Singh is involved in a variety of charitable activities. He is a member of Faces of Honor, a program sponsored by the American Academy of Facial Plastic and Reconstructive Surgery. The purpose of this program is to offer pro bono medical and surgical services to veterans and active duty members who were injured while deployed in support of the wars in Iraq or Afghanistan. “This is my way to provide a thank you to the brave men and women who have served and continue to serve our country,” Singh says.
In addition, he frequently travels overseas as part of an international contingent of surgeons on humanitarian missions.
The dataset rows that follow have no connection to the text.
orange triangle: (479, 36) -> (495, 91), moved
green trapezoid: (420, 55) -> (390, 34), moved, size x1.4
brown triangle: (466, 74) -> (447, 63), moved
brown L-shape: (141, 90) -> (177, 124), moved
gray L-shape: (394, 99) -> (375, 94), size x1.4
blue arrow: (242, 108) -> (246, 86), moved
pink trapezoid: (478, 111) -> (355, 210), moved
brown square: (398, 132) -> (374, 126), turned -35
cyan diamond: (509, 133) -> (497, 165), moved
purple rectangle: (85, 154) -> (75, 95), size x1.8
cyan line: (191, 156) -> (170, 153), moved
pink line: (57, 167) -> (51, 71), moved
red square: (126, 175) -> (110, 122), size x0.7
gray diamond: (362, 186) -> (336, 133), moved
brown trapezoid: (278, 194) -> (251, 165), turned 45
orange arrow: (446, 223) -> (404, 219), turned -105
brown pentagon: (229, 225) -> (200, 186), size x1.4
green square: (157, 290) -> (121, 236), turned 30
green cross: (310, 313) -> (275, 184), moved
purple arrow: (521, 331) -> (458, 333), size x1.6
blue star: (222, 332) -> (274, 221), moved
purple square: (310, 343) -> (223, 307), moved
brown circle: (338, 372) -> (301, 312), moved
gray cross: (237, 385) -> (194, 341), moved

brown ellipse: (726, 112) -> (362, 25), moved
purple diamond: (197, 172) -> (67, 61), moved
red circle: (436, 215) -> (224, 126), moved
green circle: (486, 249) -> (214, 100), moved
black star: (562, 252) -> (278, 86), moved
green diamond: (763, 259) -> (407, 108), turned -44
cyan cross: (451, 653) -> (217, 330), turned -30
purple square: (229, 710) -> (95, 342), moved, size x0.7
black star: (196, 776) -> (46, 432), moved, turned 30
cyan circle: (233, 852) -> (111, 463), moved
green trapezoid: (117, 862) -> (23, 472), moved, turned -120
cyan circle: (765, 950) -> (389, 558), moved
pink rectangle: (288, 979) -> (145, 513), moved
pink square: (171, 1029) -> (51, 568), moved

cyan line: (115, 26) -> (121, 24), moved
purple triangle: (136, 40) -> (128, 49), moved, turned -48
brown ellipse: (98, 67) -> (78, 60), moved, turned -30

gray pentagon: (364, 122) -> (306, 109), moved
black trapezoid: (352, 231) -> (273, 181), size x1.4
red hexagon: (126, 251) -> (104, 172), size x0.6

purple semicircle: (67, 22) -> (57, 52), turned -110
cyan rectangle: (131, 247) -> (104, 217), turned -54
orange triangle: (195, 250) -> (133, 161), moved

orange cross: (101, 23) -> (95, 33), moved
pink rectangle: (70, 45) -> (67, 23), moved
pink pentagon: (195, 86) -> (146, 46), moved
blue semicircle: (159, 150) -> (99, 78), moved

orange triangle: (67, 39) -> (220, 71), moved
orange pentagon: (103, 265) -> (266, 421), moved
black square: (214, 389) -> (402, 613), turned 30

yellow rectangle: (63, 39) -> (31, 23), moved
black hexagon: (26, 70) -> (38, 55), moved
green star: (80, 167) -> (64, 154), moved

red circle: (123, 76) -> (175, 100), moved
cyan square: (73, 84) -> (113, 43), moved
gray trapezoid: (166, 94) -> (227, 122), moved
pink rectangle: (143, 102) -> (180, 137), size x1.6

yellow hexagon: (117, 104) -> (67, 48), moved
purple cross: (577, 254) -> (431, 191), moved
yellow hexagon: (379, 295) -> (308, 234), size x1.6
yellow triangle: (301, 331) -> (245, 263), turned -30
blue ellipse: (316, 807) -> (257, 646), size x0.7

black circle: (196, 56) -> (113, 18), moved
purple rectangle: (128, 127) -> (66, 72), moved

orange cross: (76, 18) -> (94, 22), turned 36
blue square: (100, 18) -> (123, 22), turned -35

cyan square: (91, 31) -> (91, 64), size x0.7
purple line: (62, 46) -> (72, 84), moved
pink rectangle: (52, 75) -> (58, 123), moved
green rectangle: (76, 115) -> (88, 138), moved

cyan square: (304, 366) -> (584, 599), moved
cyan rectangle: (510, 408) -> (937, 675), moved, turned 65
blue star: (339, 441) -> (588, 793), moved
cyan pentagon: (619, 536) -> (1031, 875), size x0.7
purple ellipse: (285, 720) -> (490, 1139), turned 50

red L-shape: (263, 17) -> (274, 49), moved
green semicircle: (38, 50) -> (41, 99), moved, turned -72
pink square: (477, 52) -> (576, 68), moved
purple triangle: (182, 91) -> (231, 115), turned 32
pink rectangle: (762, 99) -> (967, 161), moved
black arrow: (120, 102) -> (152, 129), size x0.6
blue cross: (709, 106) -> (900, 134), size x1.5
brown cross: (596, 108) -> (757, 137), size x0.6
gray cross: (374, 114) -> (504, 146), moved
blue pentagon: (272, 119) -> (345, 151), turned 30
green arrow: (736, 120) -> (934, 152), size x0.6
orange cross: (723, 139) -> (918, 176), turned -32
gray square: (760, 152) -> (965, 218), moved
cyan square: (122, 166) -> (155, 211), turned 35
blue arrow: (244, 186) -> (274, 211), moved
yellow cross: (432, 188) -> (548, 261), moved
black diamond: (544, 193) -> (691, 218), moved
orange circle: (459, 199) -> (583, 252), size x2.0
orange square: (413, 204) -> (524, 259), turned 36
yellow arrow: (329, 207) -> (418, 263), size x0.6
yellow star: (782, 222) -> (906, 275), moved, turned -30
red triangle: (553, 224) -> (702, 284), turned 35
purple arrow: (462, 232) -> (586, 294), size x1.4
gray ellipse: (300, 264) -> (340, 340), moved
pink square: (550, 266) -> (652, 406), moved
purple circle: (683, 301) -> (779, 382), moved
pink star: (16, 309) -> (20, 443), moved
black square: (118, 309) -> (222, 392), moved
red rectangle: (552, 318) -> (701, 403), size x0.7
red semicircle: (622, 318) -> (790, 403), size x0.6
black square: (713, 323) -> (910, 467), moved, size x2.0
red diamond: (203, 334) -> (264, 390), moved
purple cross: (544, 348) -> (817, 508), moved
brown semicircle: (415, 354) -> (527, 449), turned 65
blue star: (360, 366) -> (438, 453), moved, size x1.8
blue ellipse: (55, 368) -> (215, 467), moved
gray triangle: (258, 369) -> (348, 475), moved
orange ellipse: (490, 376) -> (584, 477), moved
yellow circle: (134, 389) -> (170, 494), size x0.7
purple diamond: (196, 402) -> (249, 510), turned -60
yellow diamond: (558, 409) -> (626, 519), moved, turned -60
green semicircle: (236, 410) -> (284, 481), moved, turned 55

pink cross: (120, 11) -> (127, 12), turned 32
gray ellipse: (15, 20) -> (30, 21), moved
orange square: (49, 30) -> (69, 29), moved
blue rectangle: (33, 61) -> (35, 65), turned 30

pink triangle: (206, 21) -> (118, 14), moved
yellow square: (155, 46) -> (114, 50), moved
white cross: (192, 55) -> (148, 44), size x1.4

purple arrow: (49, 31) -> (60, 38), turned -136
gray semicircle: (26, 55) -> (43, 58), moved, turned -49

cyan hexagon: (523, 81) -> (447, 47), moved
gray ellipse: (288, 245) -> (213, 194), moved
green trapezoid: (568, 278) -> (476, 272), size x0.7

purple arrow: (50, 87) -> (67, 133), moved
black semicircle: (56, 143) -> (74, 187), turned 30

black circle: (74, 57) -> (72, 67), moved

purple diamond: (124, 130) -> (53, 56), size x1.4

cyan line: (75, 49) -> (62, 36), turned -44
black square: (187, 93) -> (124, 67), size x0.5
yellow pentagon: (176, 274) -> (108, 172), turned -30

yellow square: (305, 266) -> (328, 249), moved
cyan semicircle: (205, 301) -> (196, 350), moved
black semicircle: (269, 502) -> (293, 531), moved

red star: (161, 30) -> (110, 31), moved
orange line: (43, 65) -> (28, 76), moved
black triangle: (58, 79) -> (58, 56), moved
They donate reconstructive facial surgery services to impoverished populations in the Third World. “During these missions, not only do we perform reconstructive surgeries on children and adults, but also train local surgeons on techniques to allow them to better care for patients in the future,” he says.
As an attending surgeon at Harlem Hospital, a New York City-based hospital, he also provides reconstructive surgical services to many patients on a pro bono basis. “Part of my inspiration to be a physician was to help people. I believe that all people deserve quality health care regardless of their socioeconomic status,” he says.
Dr. Singh is one of the select few surgeons worldwide who has trained in not only plastic surgery around the eyes, but is also a member of the American Academy of Facial Plastic & Reconstructive Surgery and the American Academy of Cosmetic Surgery. His training blends the best techniques from General Plastic Surgery, Facial Plastic Surgery, Eyelid Plastic Surgery as well as Liposuction Surgery. This allows him to fully evaluate each patient using a holistic approach and to tailor a custom plan for you.”